**Problem requirements**
Copy out, from the entries below, each line that holds the string "nationaldag".

**Material for this exercise**
========================================
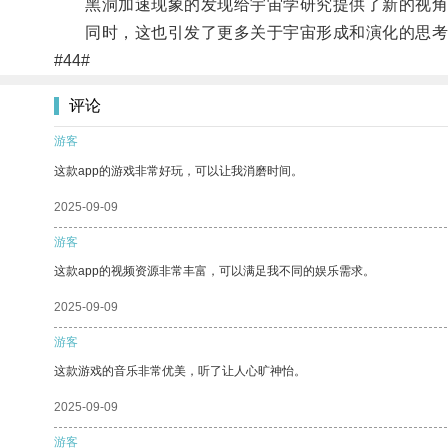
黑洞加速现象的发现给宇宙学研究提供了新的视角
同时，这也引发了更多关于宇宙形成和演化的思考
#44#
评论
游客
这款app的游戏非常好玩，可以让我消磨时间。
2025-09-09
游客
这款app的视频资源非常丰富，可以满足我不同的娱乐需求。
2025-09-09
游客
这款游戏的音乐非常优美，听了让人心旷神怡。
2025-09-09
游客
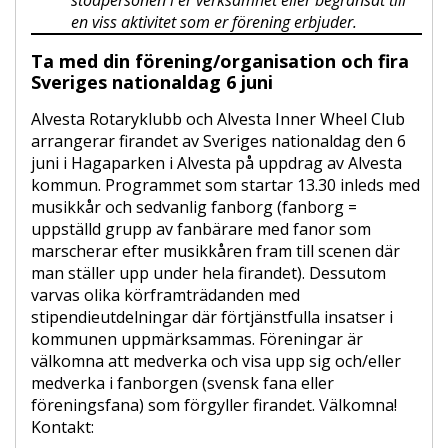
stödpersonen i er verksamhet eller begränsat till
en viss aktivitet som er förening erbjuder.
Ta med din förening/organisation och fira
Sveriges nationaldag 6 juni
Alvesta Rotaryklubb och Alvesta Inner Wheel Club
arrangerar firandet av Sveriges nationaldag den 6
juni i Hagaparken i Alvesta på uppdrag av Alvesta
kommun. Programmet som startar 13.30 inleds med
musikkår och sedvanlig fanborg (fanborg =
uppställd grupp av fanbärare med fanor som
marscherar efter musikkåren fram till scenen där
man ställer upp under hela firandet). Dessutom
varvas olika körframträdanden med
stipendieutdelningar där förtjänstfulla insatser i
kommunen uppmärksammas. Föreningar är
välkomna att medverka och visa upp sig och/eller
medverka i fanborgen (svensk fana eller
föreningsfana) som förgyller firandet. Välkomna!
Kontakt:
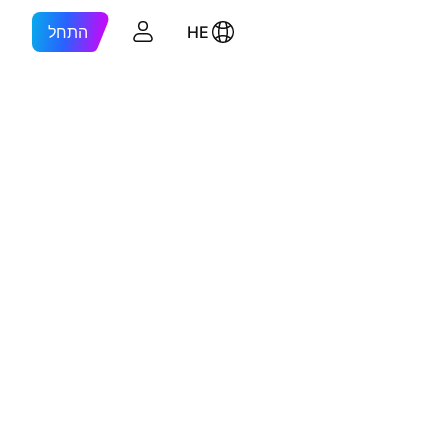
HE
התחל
========================================
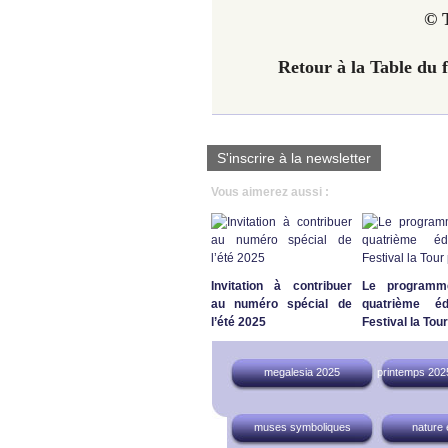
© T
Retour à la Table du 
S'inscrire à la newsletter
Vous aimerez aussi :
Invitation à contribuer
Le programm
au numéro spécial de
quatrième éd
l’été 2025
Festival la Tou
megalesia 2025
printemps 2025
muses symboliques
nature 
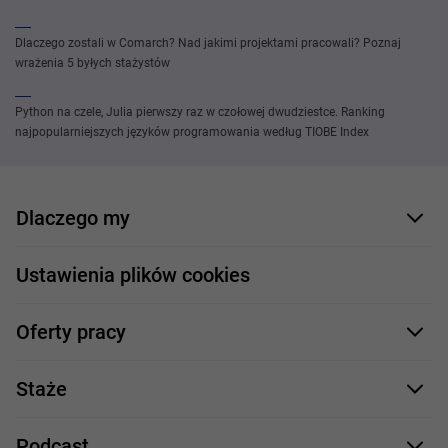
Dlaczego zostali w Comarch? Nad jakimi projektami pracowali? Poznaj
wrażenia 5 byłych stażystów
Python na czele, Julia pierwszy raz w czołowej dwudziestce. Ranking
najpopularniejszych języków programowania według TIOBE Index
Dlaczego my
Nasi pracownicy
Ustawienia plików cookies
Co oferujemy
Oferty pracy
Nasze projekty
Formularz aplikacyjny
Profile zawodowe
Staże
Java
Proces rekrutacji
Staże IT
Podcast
========================================
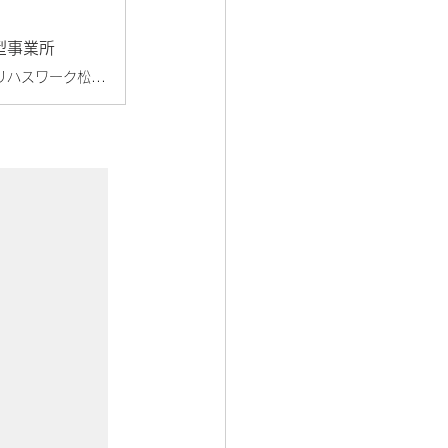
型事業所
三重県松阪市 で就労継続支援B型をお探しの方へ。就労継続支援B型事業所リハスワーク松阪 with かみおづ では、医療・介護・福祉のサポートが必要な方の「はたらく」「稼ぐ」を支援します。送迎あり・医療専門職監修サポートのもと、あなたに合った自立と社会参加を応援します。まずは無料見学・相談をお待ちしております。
========================================
**Answer box**
Sveriges nationaldag 6 juni
arrangerar firandet av Sveriges nationaldag den 6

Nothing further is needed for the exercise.